**EXERCISE INSTRUCTIONS**: Going line by line through the data below, report how many lines include the word "Limited", with nothing added.

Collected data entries
◇ ◇ ◇

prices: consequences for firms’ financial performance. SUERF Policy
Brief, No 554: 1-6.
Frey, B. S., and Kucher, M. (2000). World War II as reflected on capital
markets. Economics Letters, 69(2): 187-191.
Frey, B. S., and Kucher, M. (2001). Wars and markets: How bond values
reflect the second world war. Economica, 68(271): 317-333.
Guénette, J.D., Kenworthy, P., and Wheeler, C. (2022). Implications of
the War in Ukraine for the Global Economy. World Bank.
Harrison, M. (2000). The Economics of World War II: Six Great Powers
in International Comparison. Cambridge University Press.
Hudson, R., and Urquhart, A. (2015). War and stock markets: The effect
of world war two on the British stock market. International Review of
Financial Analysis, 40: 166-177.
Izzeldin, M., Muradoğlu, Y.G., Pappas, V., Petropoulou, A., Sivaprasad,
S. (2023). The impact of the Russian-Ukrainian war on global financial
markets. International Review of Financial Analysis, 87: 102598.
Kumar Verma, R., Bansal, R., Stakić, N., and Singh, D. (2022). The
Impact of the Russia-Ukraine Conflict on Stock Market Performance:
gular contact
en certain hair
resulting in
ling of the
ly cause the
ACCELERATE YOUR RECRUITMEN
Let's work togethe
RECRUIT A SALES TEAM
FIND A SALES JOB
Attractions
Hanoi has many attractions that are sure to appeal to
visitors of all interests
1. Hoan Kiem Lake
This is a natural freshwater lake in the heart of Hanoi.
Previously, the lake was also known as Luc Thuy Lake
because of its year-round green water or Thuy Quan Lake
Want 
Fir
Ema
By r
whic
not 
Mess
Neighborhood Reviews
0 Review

◇ ◇ ◇

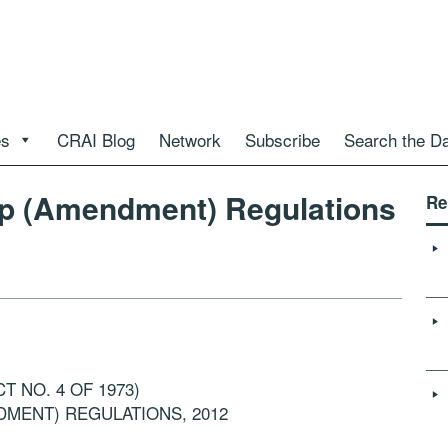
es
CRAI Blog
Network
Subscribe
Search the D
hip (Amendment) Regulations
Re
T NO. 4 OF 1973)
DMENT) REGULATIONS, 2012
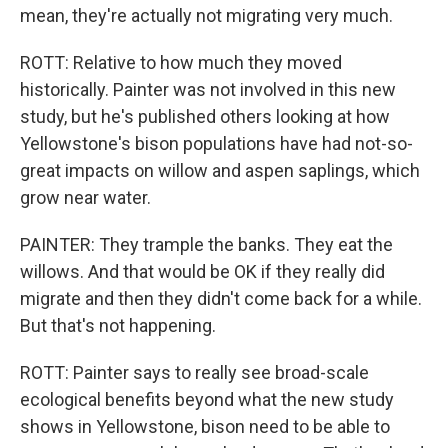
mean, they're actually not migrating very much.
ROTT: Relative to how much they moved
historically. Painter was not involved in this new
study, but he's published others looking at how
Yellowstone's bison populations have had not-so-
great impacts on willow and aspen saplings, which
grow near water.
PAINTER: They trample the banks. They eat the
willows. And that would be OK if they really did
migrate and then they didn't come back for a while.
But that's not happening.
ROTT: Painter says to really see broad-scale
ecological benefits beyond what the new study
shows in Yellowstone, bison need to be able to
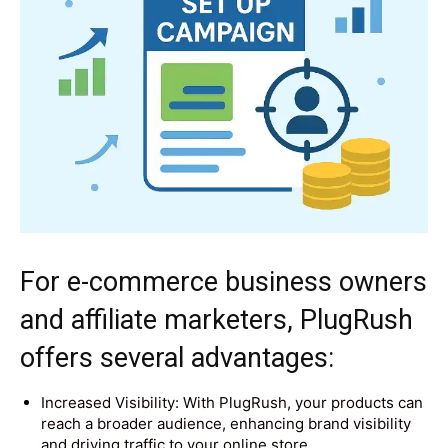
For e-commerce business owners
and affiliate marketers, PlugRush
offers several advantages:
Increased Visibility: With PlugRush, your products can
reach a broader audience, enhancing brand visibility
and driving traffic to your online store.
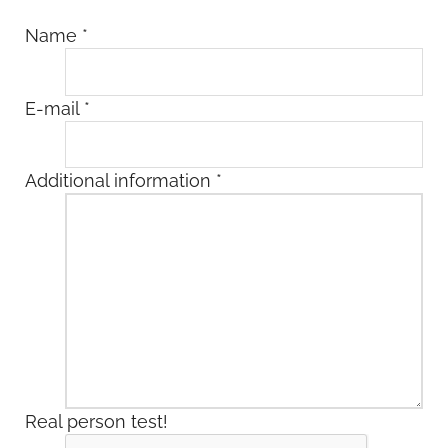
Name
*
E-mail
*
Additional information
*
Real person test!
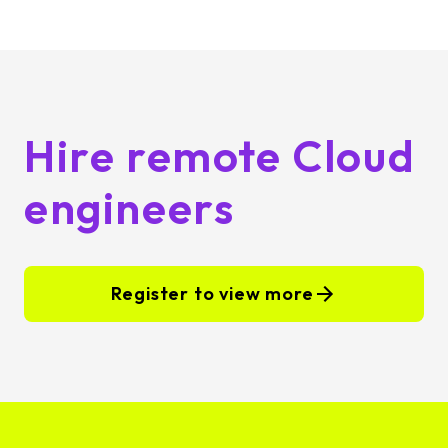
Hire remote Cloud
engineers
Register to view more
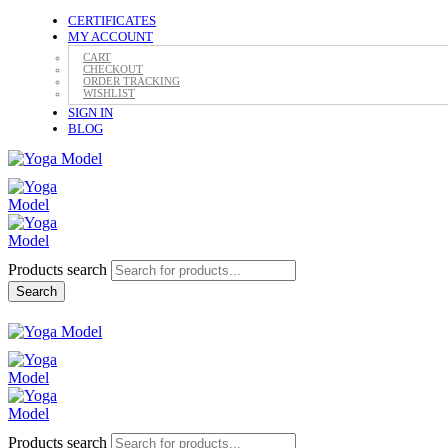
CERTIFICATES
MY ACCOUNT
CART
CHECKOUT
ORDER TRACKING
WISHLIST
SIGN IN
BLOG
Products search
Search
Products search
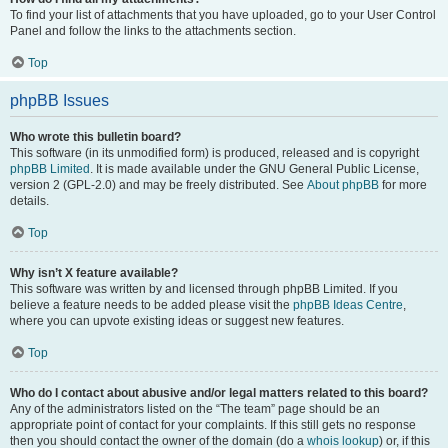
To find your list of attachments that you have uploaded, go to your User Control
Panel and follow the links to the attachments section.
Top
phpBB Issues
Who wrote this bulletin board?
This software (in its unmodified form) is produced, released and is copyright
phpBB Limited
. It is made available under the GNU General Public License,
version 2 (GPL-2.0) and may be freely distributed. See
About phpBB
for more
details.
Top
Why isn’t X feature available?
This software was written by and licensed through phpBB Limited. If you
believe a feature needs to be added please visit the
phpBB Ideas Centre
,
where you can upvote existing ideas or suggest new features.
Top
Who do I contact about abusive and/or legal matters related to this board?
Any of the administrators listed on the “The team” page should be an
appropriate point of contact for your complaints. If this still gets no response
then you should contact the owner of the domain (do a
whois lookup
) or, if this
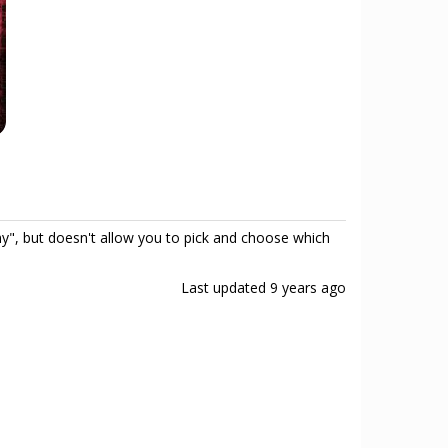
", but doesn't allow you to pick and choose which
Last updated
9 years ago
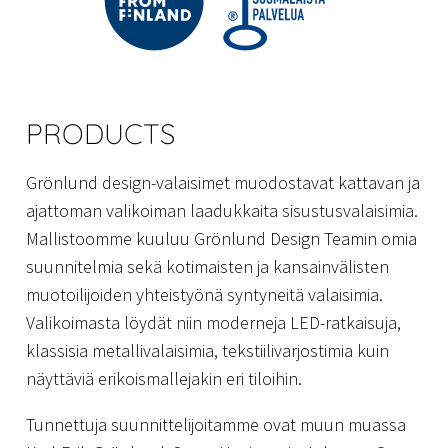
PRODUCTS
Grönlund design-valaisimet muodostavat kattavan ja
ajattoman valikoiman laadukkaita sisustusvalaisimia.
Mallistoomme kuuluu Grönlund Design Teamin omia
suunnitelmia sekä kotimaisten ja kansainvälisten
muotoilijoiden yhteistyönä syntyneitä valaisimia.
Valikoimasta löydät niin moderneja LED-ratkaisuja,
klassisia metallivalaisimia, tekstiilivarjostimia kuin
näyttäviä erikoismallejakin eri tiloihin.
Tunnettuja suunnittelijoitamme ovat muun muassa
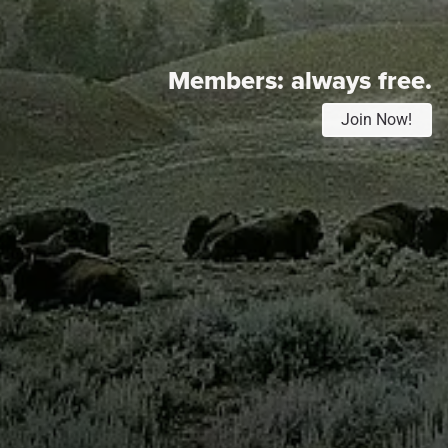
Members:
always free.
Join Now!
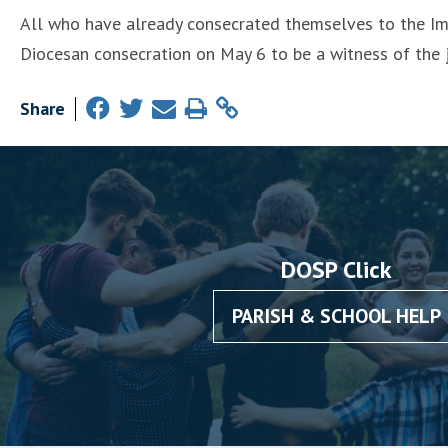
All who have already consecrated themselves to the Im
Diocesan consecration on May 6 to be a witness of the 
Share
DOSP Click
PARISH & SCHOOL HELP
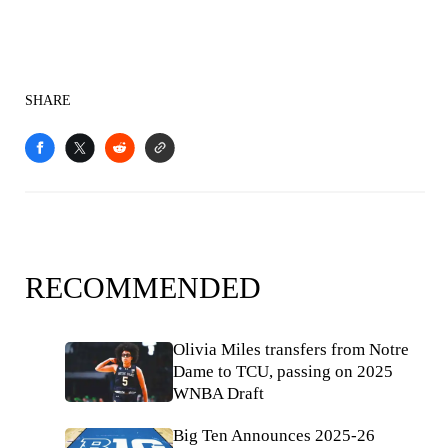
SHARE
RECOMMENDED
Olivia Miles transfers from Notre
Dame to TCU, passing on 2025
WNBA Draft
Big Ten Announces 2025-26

◇ ◇ ◇

**PROBLEM SOLUTION**: 2